Monday 21 May 2012

Why the Project Manager is a Time Traveller

In the popular Science-Fiction film, “Back to the Future”, a mad scientist makes possible time travel. Marty, the film’s hero, can travel to the future. In real life, we can’t travel to the future, but we often need to imagine the future.
The project manager (and programme or portfolio manager) is a change agent, who will change or innovate, to build a different future. The project manager’s job is to imagine a new future and how to get there. We travel to the future in our imagination.
So the Project Manager imagines the future, and converts it into a plan. A good project manager will spend a lot of time planning, which is almost “living in the future”
  • planning the journey to the future (how to get there)
  • planning the destination (what the future will be like)

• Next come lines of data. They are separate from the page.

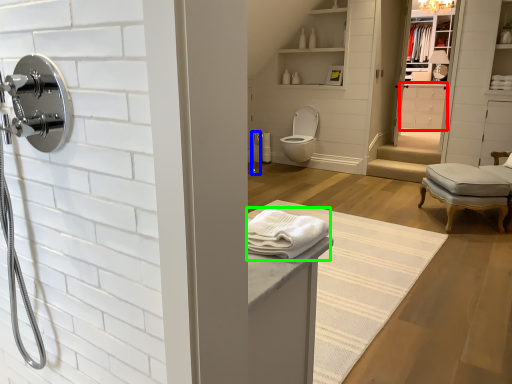 Question: Considering the real-world distances, which object is closest to cabinetry (highlighted by a red box)? shower (highlighted by a blue box) or bath towel (highlighted by a green box).

Choices:
 (A) shower
 (B) bath towel

Answer: (A) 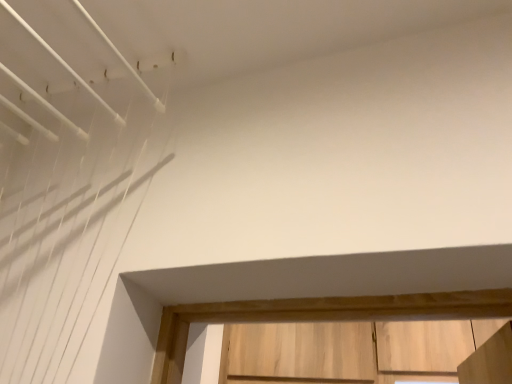 Where is `light wood cabinet at lower center`? This screenshot has height=384, width=512. light wood cabinet at lower center is located at coordinates (300, 353).

What do you see at coordinates (300, 353) in the screenshot? Image resolution: width=512 pixels, height=384 pixels. I see `light wood cabinet at lower center` at bounding box center [300, 353].

Locate an element on the screen. This screenshot has width=512, height=384. light wood cabinet at lower center is located at coordinates (300, 353). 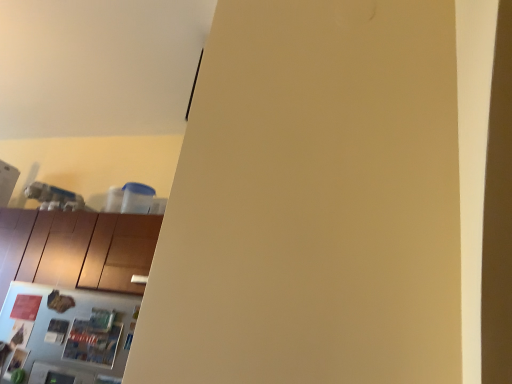 You are a GUI agent. You are given a task and a screenshot of the screen. Output one action in this format:
    pyautogui.click(x=<x>, y=<y>)
    Task: Click on the brown matte cabinet at lower left
    
    Given the screenshot: What is the action you would take?
    pyautogui.click(x=78, y=249)

What do you see at coordinates (78, 249) in the screenshot? The width and height of the screenshot is (512, 384). I see `brown matte cabinet at lower left` at bounding box center [78, 249].

Image resolution: width=512 pixels, height=384 pixels. I want to click on brown matte cabinet at lower left, so click(78, 249). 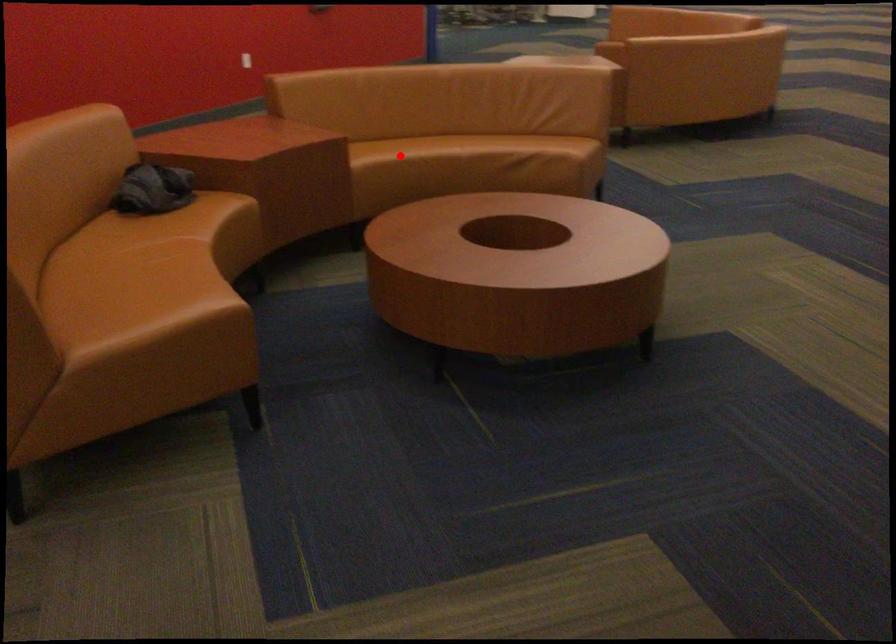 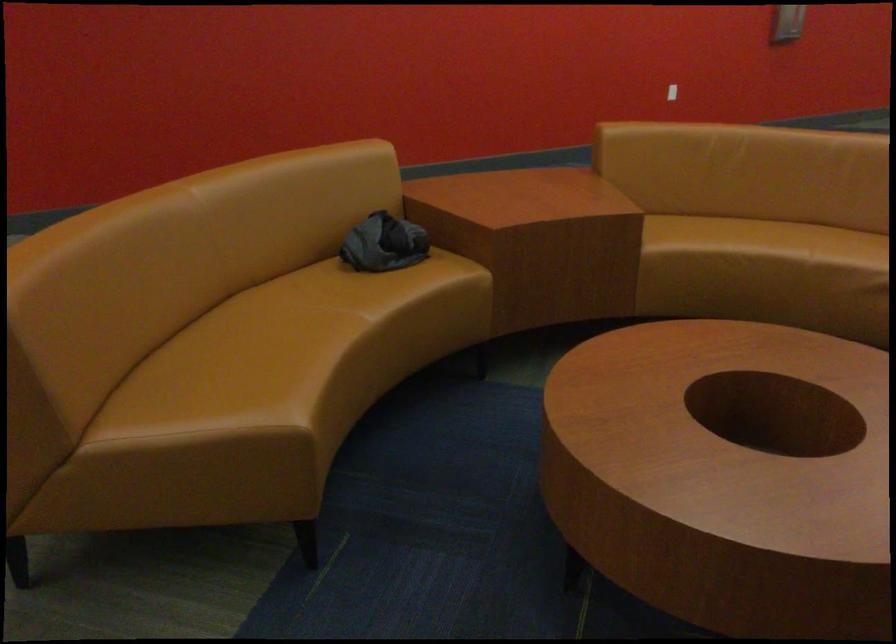 Find the pixel in the second image that matches the highlighted location in the first image.

(719, 242) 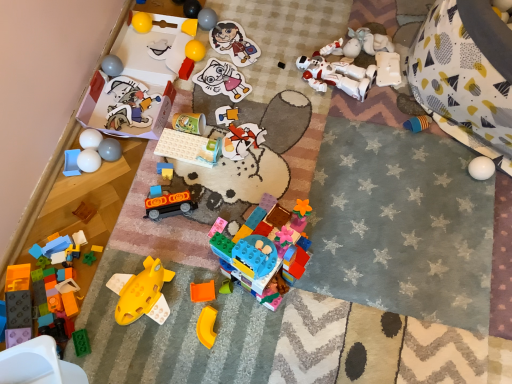 You are a GUI agent. You are given a task and a screenshot of the screen. Output one action in this format:
    pyautogui.click(x=<x>, y=<y>)
    Task: Click on the vacant space to the right of smooth yellow ball at upper center, which is the 15th toy from left to right
    
    Given the screenshot: What is the action you would take?
    pyautogui.click(x=249, y=33)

The experienced Project Manager is constantly thinking weeks ahead … imagining what will happen next week, next month, next year. That’s a key characteristic of a good Project Manager.
Planning can be a major, time-consuming activity for the Project Manager. If done wrongly, the Project Manager can waste much time on planning, as one plan gets replaced by the next and then the next...
To plan effectively and avoid wasted time, methods like Prince2 (for Project Management) and MSP (for Programme Management) can help enormously.
Three key strengths of the Prince2 approach to planning are:
  1. Prince2 starts the planning process with Product Based Planning. You start with the “What” (your deliverables, which give a picture of the future) before the “When” or the “Who” (which tell you about the journey). Product Based Planning generates more robust plans, which are easier to understand and maintain.
  2. Prince2 has three levels of plan - project plan, stage plan, team plan. This reduces complexity, and aligns planning to the team structure.
  3. Prince2 uses just-in-time planning - as the next stage approaches, the stage plan is created. This avoids the need for a hard-to-build and hard-to-maintain mega-plan for the entire project.
MSP has a similar approach :
  • MSP separates the picture of the destination (the Blueprint) from the journey (the Programme Plan)
  • MSP has several types of plan - programme plan, project plan, transition plan… This is aligned to the programme organisation, and avoids building one hard-to-handle mega-plan
Planning is important. As project teams move to “light” forms of Agile, some fall into a trap. Essentially, they move to “discovery mode” and stop planning. The daily stand-up meeting can’t replace a plan, it’s too focussed on the present, not the future. Planning is not optional. As the old saying goes “If you fail to plan, you plan to fail”.
So make sure you are a time traveller. Spend time in the future, and build your plan. Then use it. As the other saying goes “Plan your work, then work your plan”.